War das nicht seine Stimme? Dann treffen seine Augen die der Frau. Na vielleicht nicht mehr ganz jung, aber… Ihre Augen suchen ebenfalls, aufgeregt, sehnsüchtig.
Es ist eine einfache Frau, eine aus dem Volk, ja man erkennt es an den Kleidern und ihrer Frisur, wahrscheinlich ist es sogar eine Ungläubige. Die Männer schauen ihr ja ganz schön nach.
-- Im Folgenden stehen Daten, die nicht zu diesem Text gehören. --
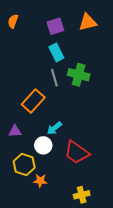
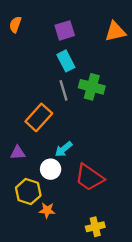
orange triangle: (88, 22) -> (115, 32), moved

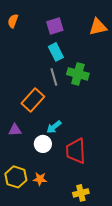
red trapezoid: (89, 177) -> (76, 151), turned 52
yellow hexagon: (28, 192) -> (16, 177), moved

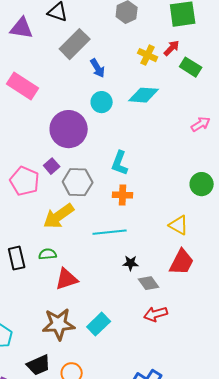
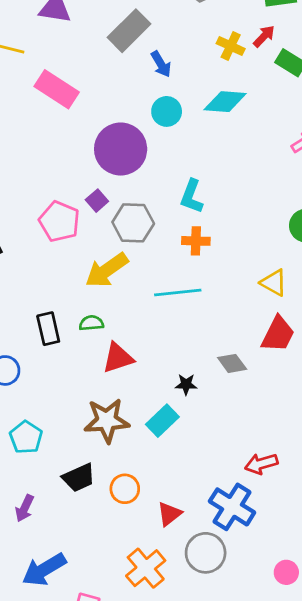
black star: (131, 263) -> (186, 384), moved
red arrow: (156, 314) -> (261, 464), moved

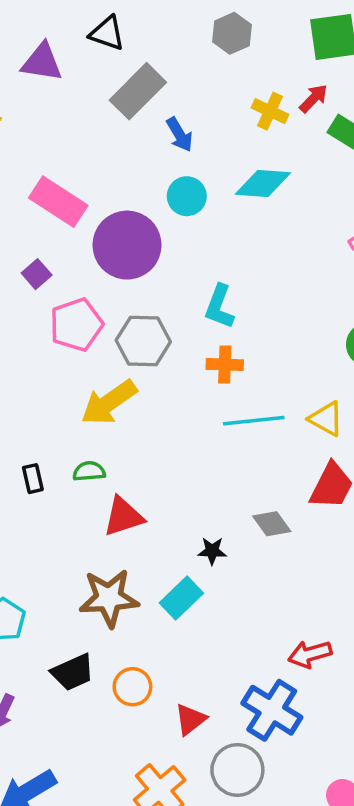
pink rectangle: (57, 89) -> (58, 202), moved
purple square: (97, 201) -> (37, 274), moved
pink pentagon: (59, 221) -> (76, 325), moved, turned 30
cyan line: (178, 292) -> (254, 421), moved
black rectangle: (48, 329) -> (33, 479), size x0.7

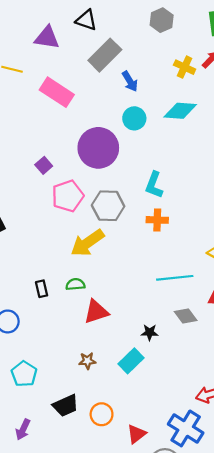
pink rectangle: (58, 202) -> (57, 92), moved
cyan line: (254, 421) -> (175, 278), moved
brown star: (109, 598) -> (87, 361), size x0.5

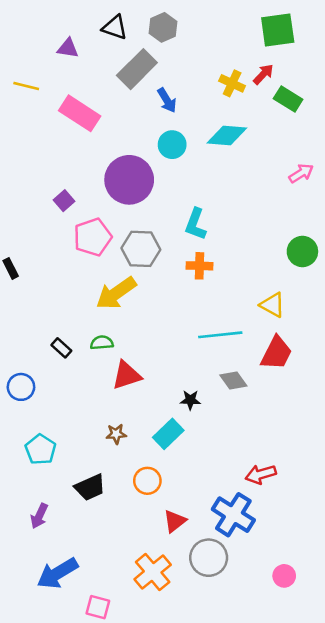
gray hexagon: (162, 20) -> (163, 27), moved
purple triangle: (47, 38) -> (68, 48), size x0.7
black rectangle: (42, 289) -> (61, 348), turned -35
orange circle: (102, 414) -> (147, 481), moved

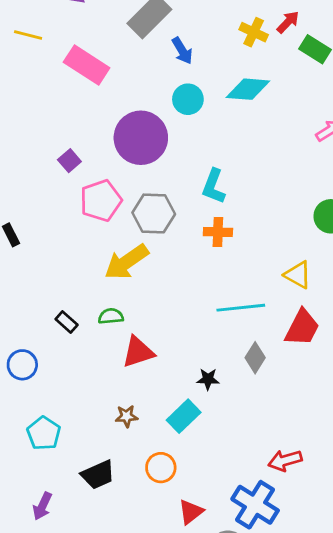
gray diamond: (233, 380) -> (255, 358), turned 68

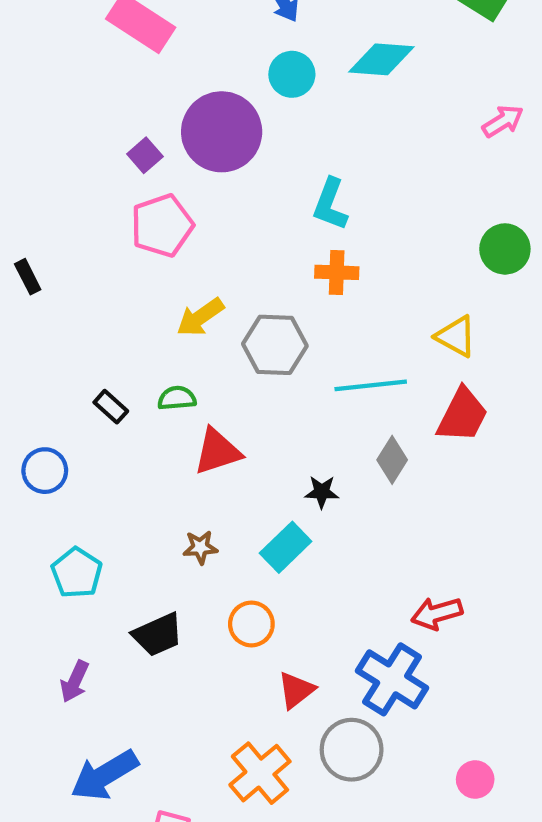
purple square: (69, 161) -> (145, 155), moved
gray hexagon: (154, 213) -> (275, 345), moved
yellow arrow: (127, 262) -> (200, 317), size x0.7

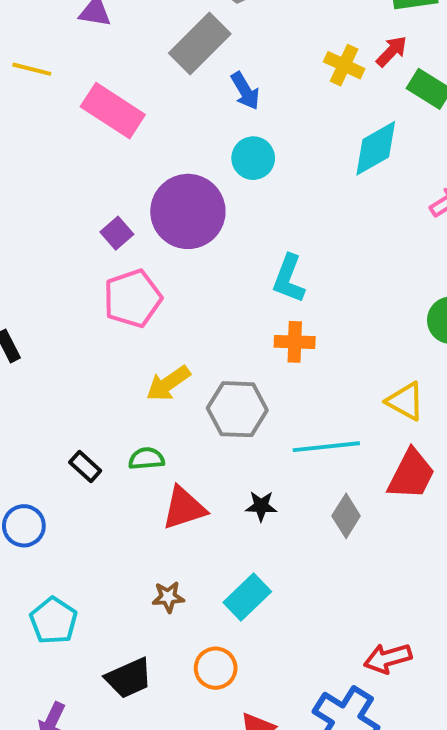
cyan diamond: (381, 59) -> (376, 148), moved, turned -34
black star: (322, 492) -> (261, 506), moved

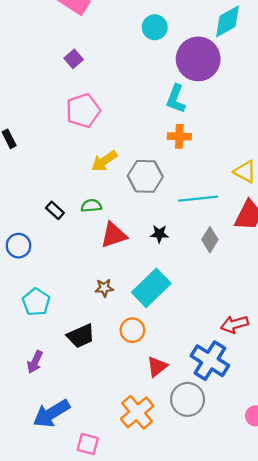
purple circle: (188, 211) -> (198, 59), moved
purple square: (117, 233) -> (74, 59), moved
cyan rectangle: (247, 597) -> (151, 288), size x1.4

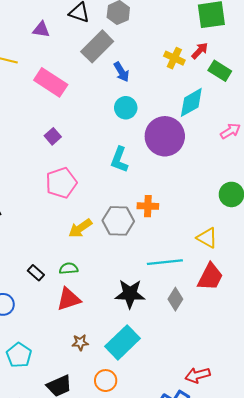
cyan L-shape: (176, 99) -> (119, 160), moved
gray hexagon: (145, 176) -> (118, 221), moved
black star: (159, 234) -> (130, 294), size x1.8
red triangle: (114, 235) -> (69, 299), moved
Auch in ihr brodelt es.Seit sie ihn getroffen hat vor einigen Wochen draußen am Brunnen des Jakob, spürt sie es wieder: ihr Leben ist noch nicht vorbei. Es gibt noch mehr als die schöne Erfahrung von Zärtlichkeit und körperlicher Liebe, es gibt da auch noch eine andere Sehnsucht. Spirituelles Leben, Wasser für die Seele!  Jesus hatte gesagt: Wer von dem Wasser trinkt, dass ich ihm gebe, der wird ewig keinen Durst mehr haben!
Ihrer Familie und den Leuten im Dorf hat sie von der Begegnung erzählt. Wenn du von dem Wasser trinkst, dass er dir gibt,  wirst du keinen Durst mehr haben!
In ihrem Leben hat sich bereits einiges verändert: Ja, sie möchte ihn wieder hören, wieder sehen, am liebsten ganz allein in seiner Nähe sein.
IV Lebenswasser von ihm
Wen da dürstet, der komme zu mir
  Und es trinke, der da glaubt!
Ruft es laut. Das ist seine Stimme, sie klingt kräftig, viel männlicher als damals am Brunnen.
Dann sieht sie sein Gesicht:
  Von dessen Leib werden Ströme des lebendigen Wassers fließen.
  So sagt es die Schrift.
  Wen da dürstet, der komme zu mir
  Und es trinke, der da glaubt!
Da ist es wieder, das Herzklopfen, die neue Hoffnung, die Begeisterung. In diesem Moment schaut er sie an. In ihr jubelt es. Ja er meint mich. Das gilt auch für mich! Nicht nur jüdische Männer, auch samaritanische Frauen sind eingeladen. Endlich einer, der weiß, wo Gottes Kraftquellen anzuzapfen sind. Wo es Leben, ewiges Leben gibt. Ihre Seele ist wie ein trockener Schwamm, sie saugt seine Worte gierig auf.
Und Er? Der nächtliche Besucher? Auch in ihm arbeitet es: Er murmelt die Worte vor sich hin:
Wen da dürstet, der komme zu mir und trinke. Wer an mich glaubt –wie die Schrift sagt – aus seinem Leib werden Ströme lebendigen Wassers fließen.
1. Wessen Leib meint er wohl: Seinen oder meinen Leib?
  2. Und auf welche Schriftstelle spielt er an?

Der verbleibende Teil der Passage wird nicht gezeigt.